Ever wonder why Americans are so out of balance?

We take everything to the extreme. If something tastes good, we eat as much of it as we can, as often as we can. We eat even when food doesn't taste good or we're not hungry. If we want to lose weight, we find some diet that starves us, we knuckle down and stick to it until the unwanted pounds fall off and we can get back to indulgence. How have we missed the wisdom of elder cultures that have discovered good health in balance?

Actually, our tendency toward excess is being exported around the world today until countries, which used to understand balance, are becoming more and more overworked, overfed and overstressed just like us.

Let's step back. Take a breath. And think a moment.

Balance makes me think of a tight rope walker. He's got to keep his feet in line. One step too far to the right or the left and BOOM, he hits the crash mat below.

Life isn't that restrictive--Thank the Lord! But take too many steps too far to one side or the other and balance is lost. When we lose balance we lose right perspective and good health--spiritual and physical.

Nature demonstrates balance. The earth needs water. Too little water and life dies. But too much water and life dies as well. It's natural. We understand that if you over water a plant it will die. And we understand that if you forget to water it for too long it will die. We have to regulate our watering schedule for our plants.

How about us? Do we make the effort to keep ourselves in balance? Our health depends on it as well. We may indulge in a piece of cheese cake for a special occasion and be just fine. But if we had cheese cake every night our bodies would take the toll. N'est ce pas?

Is it possible to be too spiritual? Of course, if we thought we had to read the Bible eight hours every day and when we were not reading we could do nothing but preach to our neighbors, we'd be out of balance. And probably not appreciated by those neighbors.

On the other hand, we Americans probably tend to the opposite extreme more often. We're so busy, caught up with so many important tasks (often ministry related), that we rarely have time to give attention to the Word, Prayer or Meditation. Hard to be like Christ when you don't know Him.

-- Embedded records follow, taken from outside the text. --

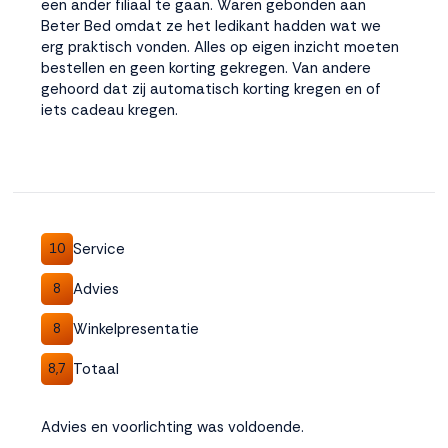
een ander filiaal te gaan. Waren gebonden aan
Beter Bed omdat ze het ledikant hadden wat we
erg praktisch vonden. Alles op eigen inzicht moeten
bestellen en geen korting gekregen. Van andere
gehoord dat zij automatisch korting kregen en of
iets cadeau kregen.
Service
10
Advies
8
Winkelpresentatie
8
Totaal
8,7
Advies en voorlichting was voldoende.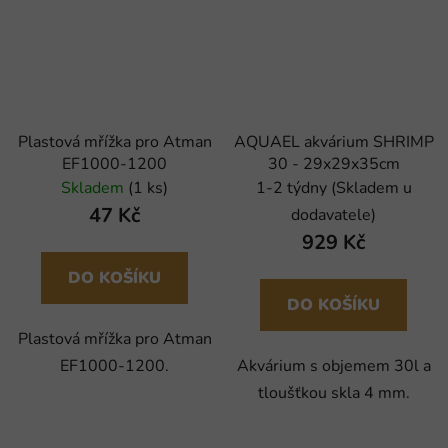
Plastová mřížka pro Atman
AQUAEL akvárium SHRIMP
EF1000-1200
30 - 29x29x35cm
Skladem
(1 ks)
1-2 týdny (Skladem u
47 Kč
dodavatele)
929 Kč
DO KOŠÍKU
DO KOŠÍKU
Plastová mřížka pro Atman
EF1000-1200.
Akvárium s objemem 30l a
tloušťkou skla 4 mm.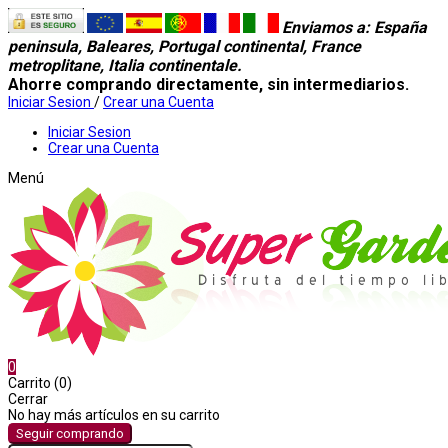
Enviamos a
: España
peninsula, Baleares, Portugal continental, France
metroplitane, Italia continentale.
Ahorre comprando directamente, sin intermediarios.
Iniciar Sesion
/
Crear una Cuenta
Iniciar Sesion
Crear una Cuenta
Menú
0
Carrito (0)
Cerrar
No hay más artículos en su carrito
Seguir comprando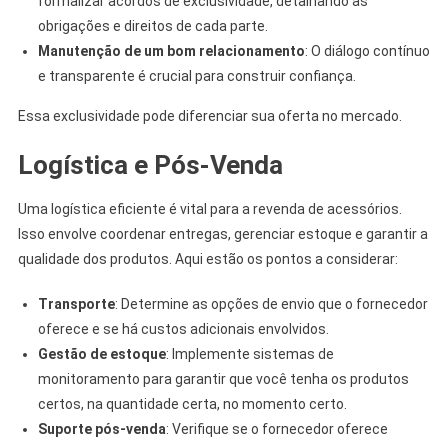
formalizar acordos de exclusividade, detalhando as
obrigações e direitos de cada parte.
Manutenção de um bom relacionamento
: O diálogo contínuo
e transparente é crucial para construir confiança.
Essa exclusividade pode diferenciar sua oferta no mercado.
Logística e Pós-Venda
Uma logística eficiente é vital para a revenda de acessórios.
Isso envolve coordenar entregas, gerenciar estoque e garantir a
qualidade dos produtos. Aqui estão os pontos a considerar:
Transporte
: Determine as opções de envio que o fornecedor
oferece e se há custos adicionais envolvidos.
Gestão de estoque
: Implemente sistemas de
monitoramento para garantir que você tenha os produtos
certos, na quantidade certa, no momento certo.
Suporte pós-venda
: Verifique se o fornecedor oferece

It must be possible to make Him our priority and still get day to day stuff done. If we decide that God is our first priority, we set a certain amount of time for His presence and His word each day. Then if our schedules get out of hand and we miss that time one day, we'll get back to it the next--no big deal. But if we wait until we get all our tasks accomplished, we'll never have time for Him.

Balance is healthy in every aspect of life. Balance includes a large dose of grace and readjustment. Invariably we'll get off that line of balance. At that point, we just forgive ourselves, as Christ does, and get back to what we know is right. This holds true in spiritual disciplines, diet or any other aspect in life.

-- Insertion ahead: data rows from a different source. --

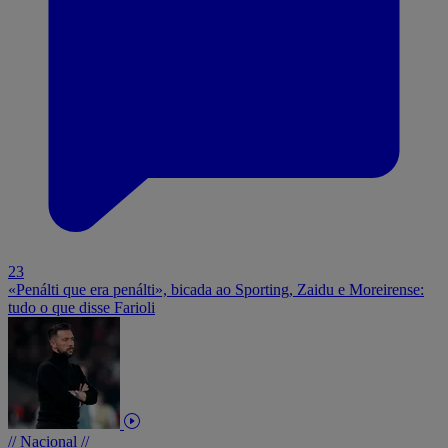
23
«Penálti que era penálti», bicada ao Sporting, Zaidu e Moreirense:
tudo o que disse Farioli
// Nacional //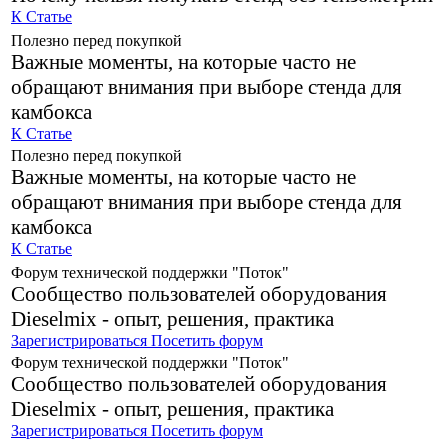
К Статье
Полезно перед покупкой
Важные моменты, на которые часто не
обращают внимания при выборе стенда для
камбокса
К Статье
Полезно перед покупкой
Важные моменты, на которые часто не
обращают внимания при выборе стенда для
камбокса
К Статье
Форум технической поддержки "Поток"
Сообщество пользователей оборудования
Dieselmix - опыт, решения, практика
Зарегистрироваться
Посетить форум
Форум технической поддержки "Поток"
Сообщество пользователей оборудования
Dieselmix - опыт, решения, практика
Зарегистрироваться
Посетить форум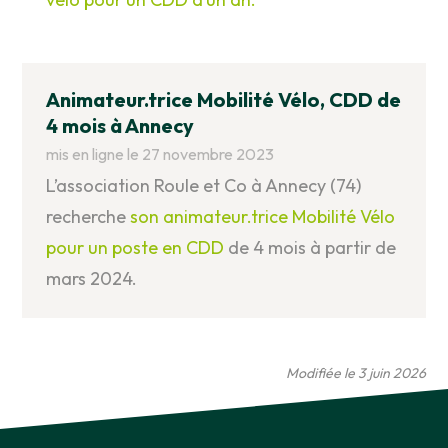
Animateur.trice Mobilité Vélo, CDD de
4 mois à Annecy
mis en ligne le 27 novembre 2023
L’association Roule et Co à Annecy (74)
recherche
son animateur.trice Mobilité Vélo
pour un poste en CDD
de 4 mois à partir de
mars 2024.
Modifiée le 3 juin 2026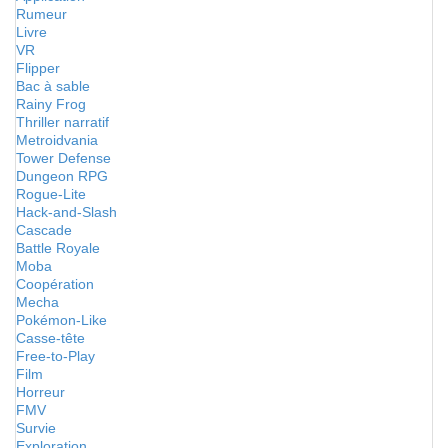
Rumeur
Livre
VR
Flipper
Bac à sable
Rainy Frog
Thriller narratif
Metroidvania
Tower Defense
Dungeon RPG
Rogue-Lite
Hack-and-Slash
Cascade
Battle Royale
Moba
Coopération
Mecha
Pokémon-Like
Casse-tête
Free-to-Play
Film
Horreur
FMV
Survie
Exploration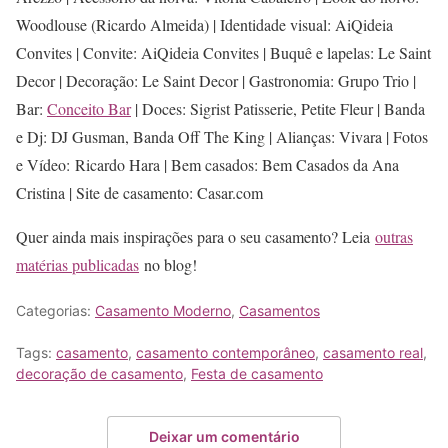
Woodlouse (Ricardo Almeida) | Identidade visual: AiQideia
Convites | Convite: AiQideia Convites | Buquê e lapelas: Le Saint
Decor | Decoração: Le Saint Decor | Gastronomia: Grupo Trio |
Bar:
Conceito Bar
| Doces: Sigrist Patisserie, Petite Fleur | Banda
e Dj: DJ Gusman, Banda Off The King | Alianças: Vivara | Fotos
e Vídeo: Ricardo Hara | Bem casados: Bem Casados da Ana
Cristina | Site de casamento: Casar.com
Quer ainda mais inspirações para o seu casamento? Leia
outras
matérias publicadas
no blog!
Categorias:
Casamento Moderno
,
Casamentos
Tags:
casamento
,
casamento contemporâneo
,
casamento real
,
decoração de casamento
,
Festa de casamento
Deixar um comentário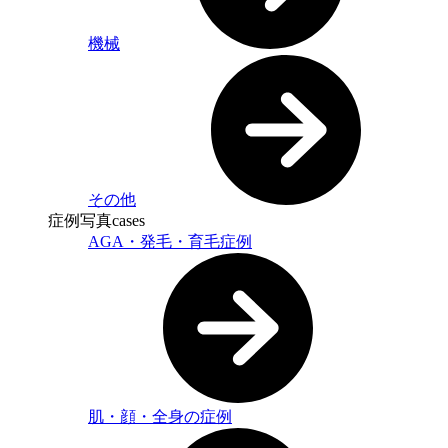
機械
その他
症例写真
cases
AGA・発毛・育毛症例
肌・顔・全身の症例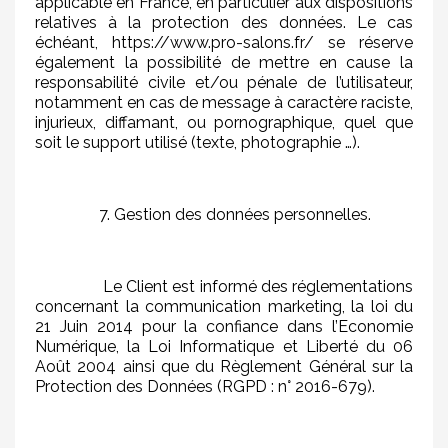
applicable en France, en particulier aux dispositions
relatives à la protection des données. Le cas
échéant, https://www.pro-salons.fr/ se réserve
également la possibilité de mettre en cause la
responsabilité civile et/ou pénale de l’utilisateur,
notamment en cas de message à caractère raciste,
injurieux, diffamant, ou pornographique, quel que
soit le support utilisé (texte, photographie …).
7. Gestion des données personnelles.
Le Client est informé des réglementations
concernant la communication marketing, la loi du
21 Juin 2014 pour la confiance dans l’Economie
Numérique, la Loi Informatique et Liberté du 06
Août 2004 ainsi que du Règlement Général sur la
Protection des Données (RGPD : n° 2016-679).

Don't forget balance when it comes to other people too. Allow them to get off to one side or the other. Forgive them. Encourage in a positive way, a way that doesn't judge, to move back to center.

Let's don't get stressed-out about it. Just remember moderation and balance. And always allow yourself room to readjust.


  1. I like the way that you stress balance. There is a lot of good common sense in this post. Have a great day!